**Task directions**: Once the pictures are removed, reproduce what is left of the data below exactly.

**Dataset records**:
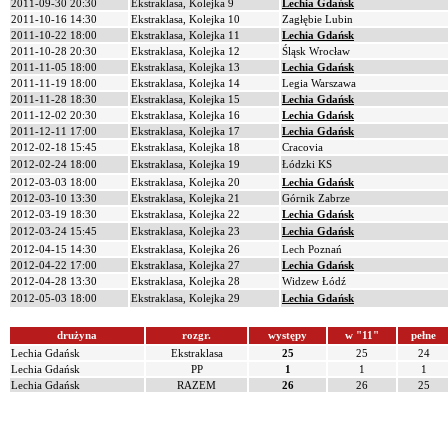
2011-09-30 20:30
Ekstraklasa, Kolejka 9
Lechia Gdańsk
2011-10-16 14:30
Ekstraklasa, Kolejka 10
Zagłębie Lubin
2011-10-22 18:00
Ekstraklasa, Kolejka 11
Lechia Gdańsk
2011-10-28 20:30
Ekstraklasa, Kolejka 12
Śląsk Wrocław
2011-11-05 18:00
Ekstraklasa, Kolejka 13
Lechia Gdańsk
2011-11-19 18:00
Ekstraklasa, Kolejka 14
Legia Warszawa
2011-11-28 18:30
Ekstraklasa, Kolejka 15
Lechia Gdańsk
2011-12-02 20:30
Ekstraklasa, Kolejka 16
Lechia Gdańsk
2011-12-11 17:00
Ekstraklasa, Kolejka 17
Lechia Gdańsk
2012-02-18 15:45
Ekstraklasa, Kolejka 18
Cracovia
2012-02-24 18:00
Ekstraklasa, Kolejka 19
Łódzki KS
2012-03-03 18:00
Ekstraklasa, Kolejka 20
Lechia Gdańsk
2012-03-10 13:30
Ekstraklasa, Kolejka 21
Górnik Zabrze
2012-03-19 18:30
Ekstraklasa, Kolejka 22
Lechia Gdańsk
2012-03-24 15:45
Ekstraklasa, Kolejka 23
Lechia Gdańsk
2012-04-15 14:30
Ekstraklasa, Kolejka 26
Lech Poznań
2012-04-22 17:00
Ekstraklasa, Kolejka 27
Lechia Gdańsk
2012-04-28 13:30
Ekstraklasa, Kolejka 28
Widzew Łódź
2012-05-03 18:00
Ekstraklasa, Kolejka 29
Lechia Gdańsk
drużyna
rozgr.
występy
w "11"
pełne
Lechia Gdańsk
Ekstraklasa
25
25
24
Lechia Gdańsk
PP
1
1
1
Lechia Gdańsk
RAZEM
26
26
25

**Worked solution**:
2011-09-30 20:30
Ekstraklasa, Kolejka 9
Lechia Gdańsk
2011-10-16 14:30
Ekstraklasa, Kolejka 10
Zagłębie Lubin
2011-10-22 18:00
Ekstraklasa, Kolejka 11
Lechia Gdańsk
2011-10-28 20:30
Ekstraklasa, Kolejka 12
Śląsk Wrocław
2011-11-05 18:00
Ekstraklasa, Kolejka 13
Lechia Gdańsk
2011-11-19 18:00
Ekstraklasa, Kolejka 14
Legia Warszawa
2011-11-28 18:30
Ekstraklasa, Kolejka 15
Lechia Gdańsk
2011-12-02 20:30
Ekstraklasa, Kolejka 16
Lechia Gdańsk
2011-12-11 17:00
Ekstraklasa, Kolejka 17
Lechia Gdańsk
2012-02-18 15:45
Ekstraklasa, Kolejka 18
Cracovia
2012-02-24 18:00
Ekstraklasa, Kolejka 19
Łódzki KS
2012-03-03 18:00
Ekstraklasa, Kolejka 20
Lechia Gdańsk
2012-03-10 13:30
Ekstraklasa, Kolejka 21
Górnik Zabrze
2012-03-19 18:30
Ekstraklasa, Kolejka 22
Lechia Gdańsk
2012-03-24 15:45
Ekstraklasa, Kolejka 23
Lechia Gdańsk
2012-04-15 14:30
Ekstraklasa, Kolejka 26
Lech Poznań
2012-04-22 17:00
Ekstraklasa, Kolejka 27
Lechia Gdańsk
2012-04-28 13:30
Ekstraklasa, Kolejka 28
Widzew Łódź
2012-05-03 18:00
Ekstraklasa, Kolejka 29
Lechia Gdańsk
drużyna
rozgr.
występy
w "11"
pełne
Lechia Gdańsk
Ekstraklasa
25
25
24
Lechia Gdańsk
PP
1
1
1
Lechia Gdańsk
RAZEM
26
26
25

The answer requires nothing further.